I often feel that I don’t get the best out of my (very infrequent) nurse or consultant appointments. I don’t exactly prepare, and sort of expect them to take the lead. When I leave I usually think ‘that went OK’ but then a few hours later I am FURIOUS with myself for not getting the point across about how, despite DMARDS, PsA really affects my life and all is not ‘going OK’. A few days later a letter pops through the door which is from the nurse / consultant to my GP and lists my tender / swollen joint count and I am usually in a state of disbelief. I hurt far more than that…
So, how can I improve this? I was thinking of keeping a diary, or at least writing down all the things I am unable to do or have difficulty doing, but it’s more than that. If I feel that they are not really prodding and poking enough to find those tender joints, should I say so next time?
My next visit will be after trying Leflunomide as my 2nd DMARD for 6 months. If it’s not ‘working’, the theory says I should be at least having a discussion about biologics. I can’t say I am over confident about that outcome as the rheumy is already lining up Sulfasalazine. I need a battle plan…
What do you all do to ensure a good constructive consultation? I know there are good and less good rheumys out there but do feel it takes two and I am letting myself down.
Helen, you are absolutely right: it pays to go in, prepared, and with a battle plan. Here’s an article which has some ideas which you may find useful: http://discussion.livingwithpsoriaticarthritis.org/forum/topics/getting-the-t-shirt
Preparing an agenda, and having two copies of it, is a very powerful tool for taking control of the consult. “I hope you don’t mind, but I don’t want to forget anything, so I have a list to work from. I have a second copy, would you like to have it?” Not every clinician appreciates it, but you can play that by ear. And at the end, you can ask that it be included in your chart.

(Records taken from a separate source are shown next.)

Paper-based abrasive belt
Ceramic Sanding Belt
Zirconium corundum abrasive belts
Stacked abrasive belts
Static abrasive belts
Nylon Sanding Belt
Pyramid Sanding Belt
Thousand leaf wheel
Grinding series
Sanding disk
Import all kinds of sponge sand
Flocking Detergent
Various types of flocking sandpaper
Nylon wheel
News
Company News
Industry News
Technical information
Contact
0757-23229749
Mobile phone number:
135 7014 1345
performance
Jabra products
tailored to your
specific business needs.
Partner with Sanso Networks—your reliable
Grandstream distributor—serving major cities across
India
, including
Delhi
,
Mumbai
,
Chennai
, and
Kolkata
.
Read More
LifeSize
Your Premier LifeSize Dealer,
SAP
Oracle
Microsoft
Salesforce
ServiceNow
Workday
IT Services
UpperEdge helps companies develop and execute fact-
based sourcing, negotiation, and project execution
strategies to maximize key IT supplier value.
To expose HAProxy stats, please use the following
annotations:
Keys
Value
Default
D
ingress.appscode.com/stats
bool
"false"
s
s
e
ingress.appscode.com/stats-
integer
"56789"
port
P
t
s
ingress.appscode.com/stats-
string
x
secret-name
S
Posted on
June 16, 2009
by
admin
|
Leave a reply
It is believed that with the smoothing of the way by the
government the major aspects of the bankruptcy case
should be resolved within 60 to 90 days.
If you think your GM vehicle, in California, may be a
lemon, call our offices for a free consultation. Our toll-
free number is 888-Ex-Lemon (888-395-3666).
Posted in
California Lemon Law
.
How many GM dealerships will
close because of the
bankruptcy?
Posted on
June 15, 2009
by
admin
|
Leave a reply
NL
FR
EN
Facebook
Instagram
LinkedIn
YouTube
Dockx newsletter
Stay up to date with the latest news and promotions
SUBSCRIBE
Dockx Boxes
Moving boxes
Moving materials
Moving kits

Of course you “hurt far more than that”! You’ve got ligaments and tendons that are aching as well as joints that are “counted”. And then there are the joints that are too deep in the body to be assessed by touch.
How is your fatigue? Do you bring that up, or do they ask? Do you keep a log of fatigue and pain that you can present or report at your consultation?
There is nothing worse than walking out of a consult and having a forehead-slapping moment about the crucial thing that you forgot to say. And then having to wait six months for your next chance!
In addition to the great advice above, I take pictures of aggressively swollen joints that happen in between appointments. I print them out for my rheumy and take them in when I see him. This helps him to know how things go for me between appointments and I can also keep track of what I was doing/not doing when the swellings happened. It's like when your car makes that weird rattling noise but when you take it to the mechanic it runs like a charm. Your doctor must see what life is like for your on the bad days, as well as the OK ones.
Good luck getting your friends in the NHS to see you more than once every Preston Guild (as my Grandmother used to say).